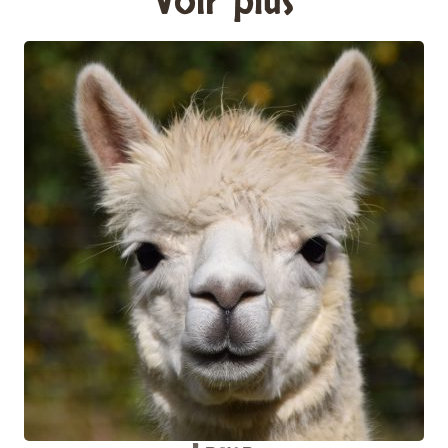
Voir plus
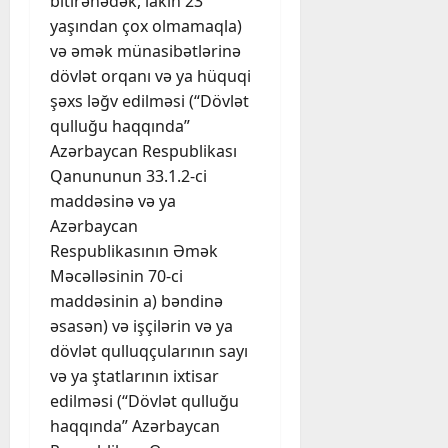
bitirənədək, lakin 23
yaşından çox olmamaqla)
və əmək münasibətlərinə
dövlət orqanı və ya hüquqi
şəxs ləğv edilməsi (“Dövlət
qulluğu haqqında”
Azərbaycan Respublikası
Qanununun 33.1.2-ci
maddəsinə və ya
Azərbaycan
Respublikasının Əmək
Məcəlləsinin 70-ci
maddəsinin a) bəndinə
əsasən) və işçilərin və ya
dövlət qulluqçularının sayı
və ya ştatlarının ixtisar
edilməsi (“Dövlət qulluğu
haqqında” Azərbaycan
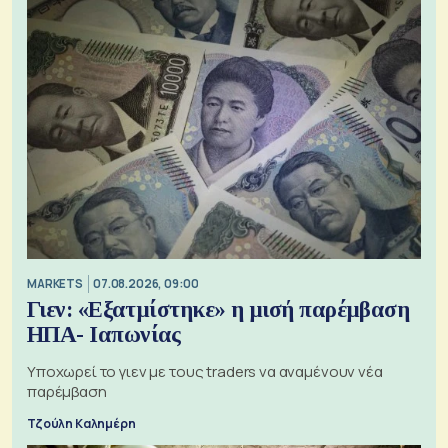
MARKETS
07.08.2026, 09:00
Γιεν: «Εξατμίστηκε» η μισή παρέμβαση
ΗΠΑ- Ιαπωνίας
Υποχωρεί το γιεν με τους traders να αναμένουν νέα
παρέμβαση
Τζούλη Καλημέρη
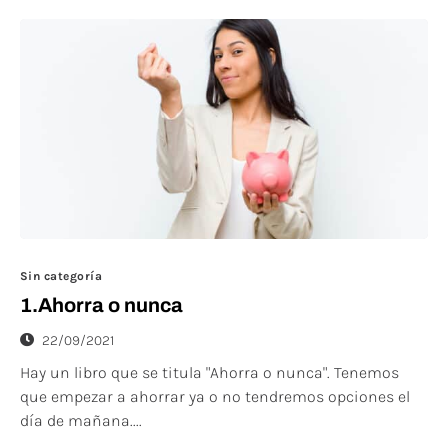
Sin categoría
1.Ahorra o nunca
22/09/2021
Hay un libro que se titula "Ahorra o nunca". Tenemos
que empezar a ahorrar ya o no tendremos opciones el
día de mañana....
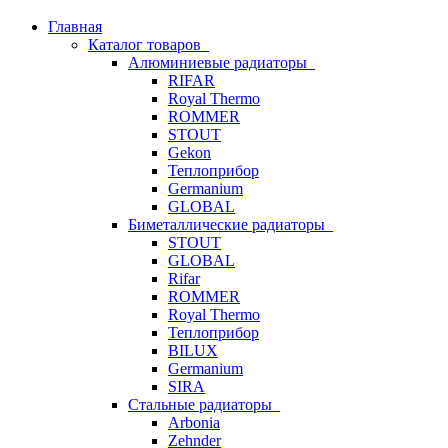
Главная
Каталог товаров
Алюминиевые радиаторы
RIFAR
Royal Thermo
ROMMER
STOUT
Gekon
Теплоприбор
Germanium
GLOBAL
Биметаллические радиаторы
STOUT
GLOBAL
Rifar
ROMMER
Royal Thermo
Теплоприбор
BILUX
Germanium
SIRA
Стальные радиаторы
Arbonia
Zehnder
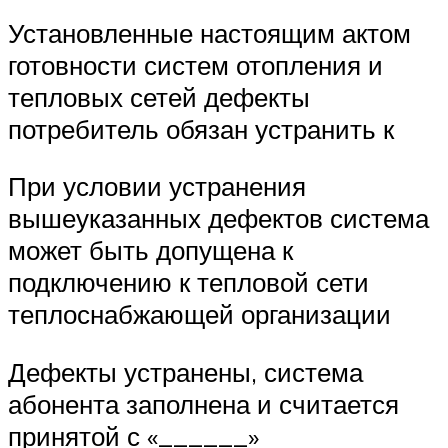
Установленные настоящим актом
готовности систем отопления и
тепловых сетей дефекты
потребитель обязан устранить к
При условии устранения
вышеуказанных дефектов система
может быть допущена к
подключению к тепловой сети
теплоснабжающей организации
Дефекты устранены, система
абонента заполнена и считается
принятой с «______»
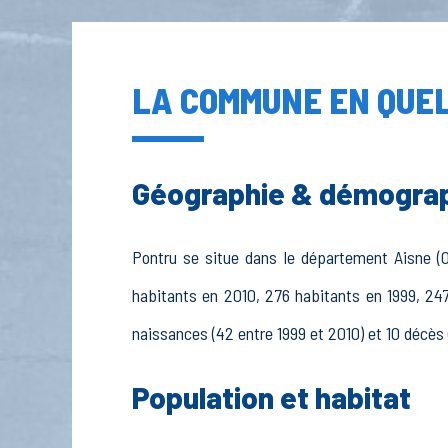
LA COMMUNE EN QUEL
Géographie & démogra
Pontru se situe dans le département Aisne (02
habitants en 2010, 276 habitants en 1999, 247
naissances (42 entre 1999 et 2010) et 10 décès 
Population et habitat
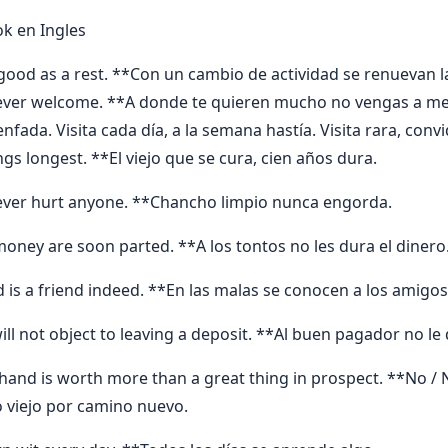
k en Ingles
 good as a rest. **Con un cambio de actividad se renuevan la
never welcome. **A donde te quieren mucho no vengas a m
fada. Visita cada día, a la semana hastía. Visita rara, conv
gs longest. **El viejo que se cura, cien años dura.
ever hurt anyone. **Chancho limpio nunca engorda.
money are soon parted. **A los tontos no les dura el dinero
d is a friend indeed. **En las malas se conocen a los amigos
ill not object to leaving a deposit. **Al buen pagador no le
 in hand is worth more than a great thing in prospect. **No 
 viejo por camino nuevo.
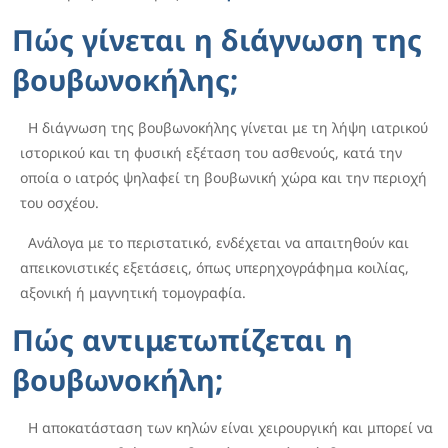
Πώς γίνεται η διάγνωση της
βουβωνοκήλης;
Η διάγνωση της βουβωνοκήλης γίνεται με τη λήψη ιατρικού
ιστορικού και τη φυσική εξέταση του ασθενούς, κατά την
οποία ο ιατρός ψηλαφεί τη βουβωνική χώρα και την περιοχή
του οσχέου.
Ανάλογα με το περιστατικό, ενδέχεται να απαιτηθούν και
απεικονιστικές εξετάσεις, όπως υπερηχογράφημα κοιλίας,
αξονική ή μαγνητική τομογραφία.
Πώς αντιμετωπίζεται η
βουβωνοκήλη;
Η αποκατάσταση των κηλών είναι χειρουργική και μπορεί να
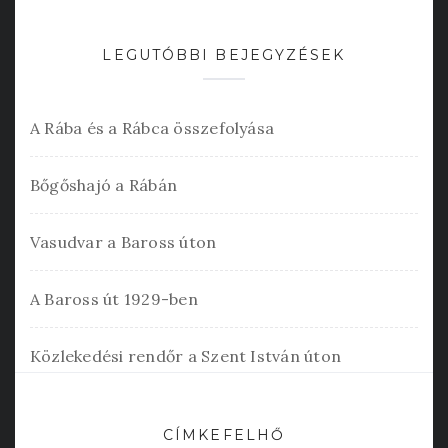
LEGUTÓBBI BEJEGYZÉSEK
A Rába és a Rábca összefolyása
Bőgőshajó a Rábán
Vasudvar a Baross úton
A Baross út 1929-ben
Közlekedési rendőr a Szent István úton
CÍMKEFELHŐ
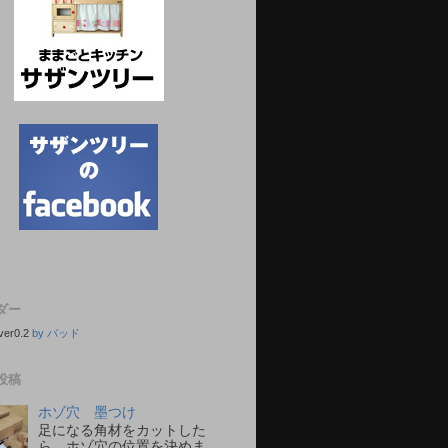
ダー
ver0.2
by バッド
投稿
ホゾ穴 墨つけ
足になる角材をカットした
ら、ホゾ穴の位置を決めま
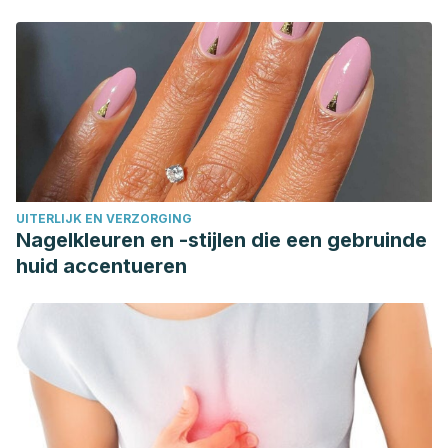
UITERLIJK EN VERZORGING
Nagelkleuren en -stijlen die een gebruinde
huid accentueren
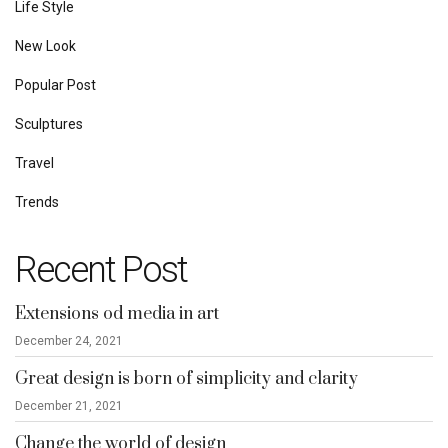
Life Style
New Look
Popular Post
Sculptures
Travel
Trends
Recent Post
Extensions od media in art
December 24, 2021
Great design is born of simplicity and clarity
December 21, 2021
Change the world of design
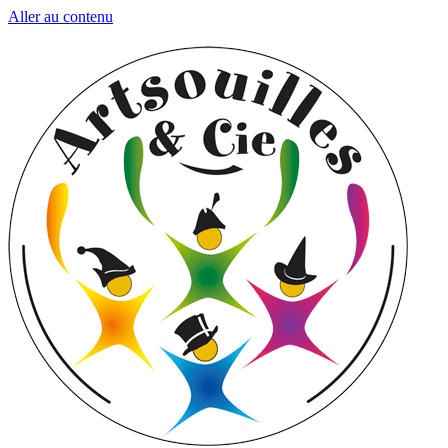
Aller au contenu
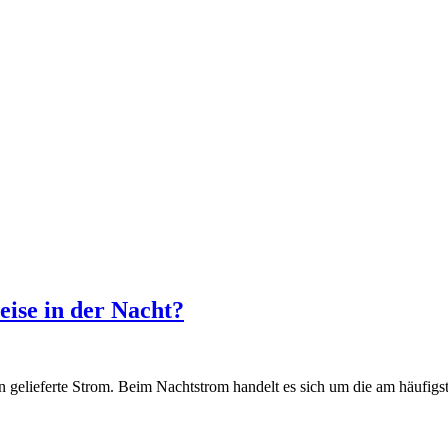
ise in der Nacht?
en gelieferte Strom. Beim Nachtstrom handelt es sich um die am häufig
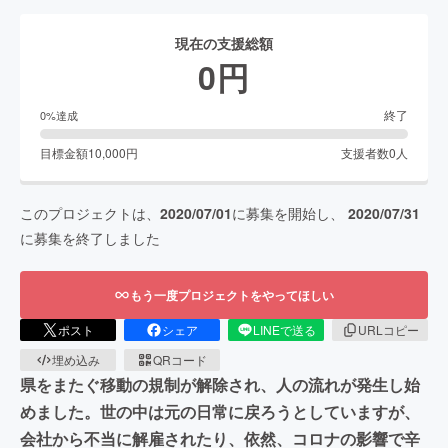
現在の支援総額
0
円
終了
0
%達成
目標金額
10,000
円
支援者数
0
人
このプロジェクトは、
2020/07/01
に募集を開始し、
2020/07/31
に募集を終了しました
もう一度プロジェクトをやってほしい
ポスト
シェア
LINEで送る
URLコピー
埋め込み
QRコード
県をまたぐ移動の規制が解除され、人の流れが発生し始
めました。世の中は元の日常に戻ろうとしていますが、
会社から不当に解雇されたり、依然、コロナの影響で辛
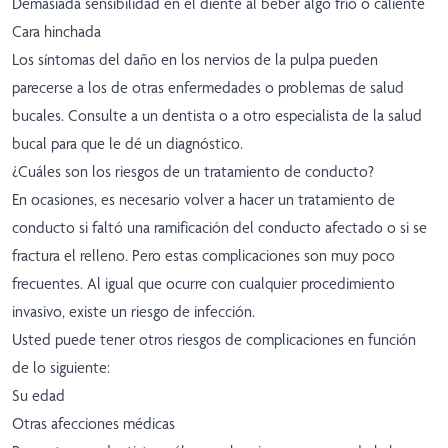
Demasiada sensibilidad en el diente al beber algo frío o caliente
Cara hinchada
Los síntomas del daño en los nervios de la pulpa pueden
parecerse a los de otras enfermedades o problemas de salud
bucales. Consulte a un dentista o a otro especialista de la salud
bucal para que le dé un diagnóstico.
¿Cuáles son los riesgos de un tratamiento de conducto?
En ocasiones, es necesario volver a hacer un tratamiento de
conducto si faltó una ramificación del conducto afectado o si se
fractura el relleno. Pero estas complicaciones son muy poco
frecuentes. Al igual que ocurre con cualquier procedimiento
invasivo, existe un riesgo de infección.
Usted puede tener otros riesgos de complicaciones en función
de lo siguiente:
Su edad
Otras afecciones médicas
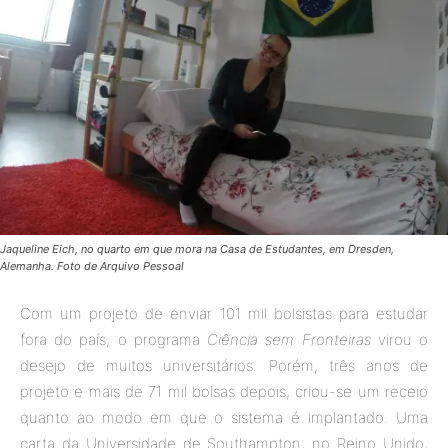
Jaqueline Eich, no quarto em que mora na Casa de Estudantes, em Dresden,
Alemanha. Foto de Arquivo Pessoal
Com um projeto de enviar 101 mil bolsistas para estudar
fora do país, o programa
Ciência sem Fronteiras
virou o
desejo de muitos universitários. Porém, três anos de
projeto e mais de 71 mil bolsas depois, criou-se um receio
quanto ao modo em que o sistema é implantado. Uma
carta da Universidade de Southampton, no Reino Unido,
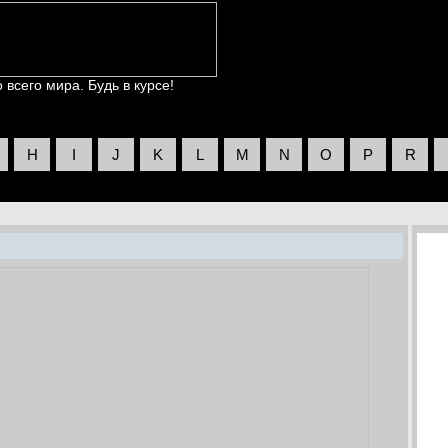
всего мира. Будь в курсе!
H
I
J
K
L
M
N
O
P
R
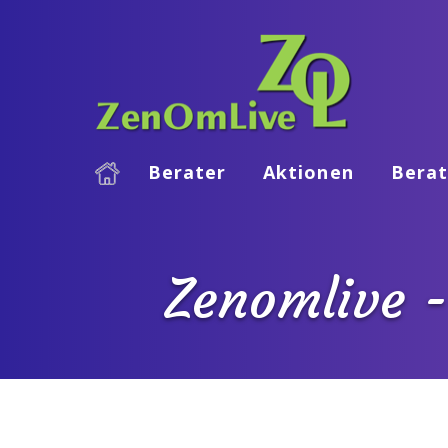
Berater
Aktionen
Berat
Zenomlive -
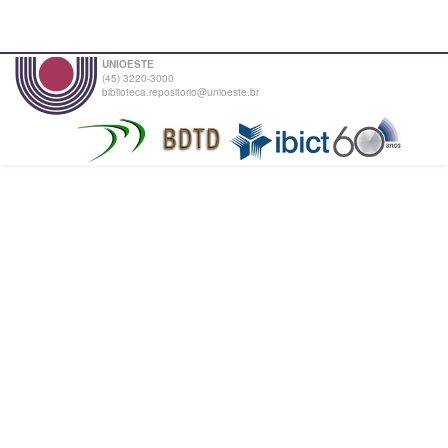
UNIOESTE
(45) 3220-3000
biblioteca.repositorio@unioeste.br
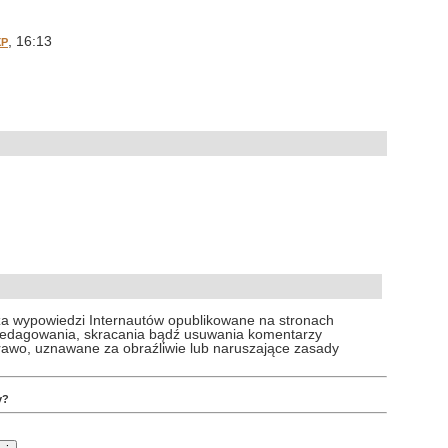
, 16:13
XP
za wypowiedzi Internautów opublikowane na stronach
 redagowania, skracania bądź usuwania komentarzy
prawo, uznawane za obraźliwie lub naruszające zasady
y?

### WHAT THE TASK REQUIRES
Copy everything above from the line holding "A Rába és a Rábca összefolyása" down to the line holding "en gelieferte Strom.", both ends included, exactly as it stands and without the pictures.

### THE COMPLETED TASK
A Rába és a Rábca összefolyása
Bőgőshajó a Rábán
Vasudvar a Baross úton
A Baross út 1929-ben
Közlekedési rendőr a Szent István úton
CÍMKEFELHŐ
ダー
ver0.2
by バッド
投稿
ホゾ穴 墨つけ
足になる角材をカットした
ら、ホゾ穴の位置を決めま
UITERLIJK EN VERZORGING
Nagelkleuren en -stijlen die een gebruinde
huid accentueren
Life Style
New Look
Popular Post
Sculptures
Travel
Trends
Recent Post
Extensions od media in art
December 24, 2021
Great design is born of simplicity and clarity
December 21, 2021
Change the world of design
Aller au contenu
ise in der Nacht?
en gelieferte Strom. Beim Nachtstrom handelt es sich um die am häufig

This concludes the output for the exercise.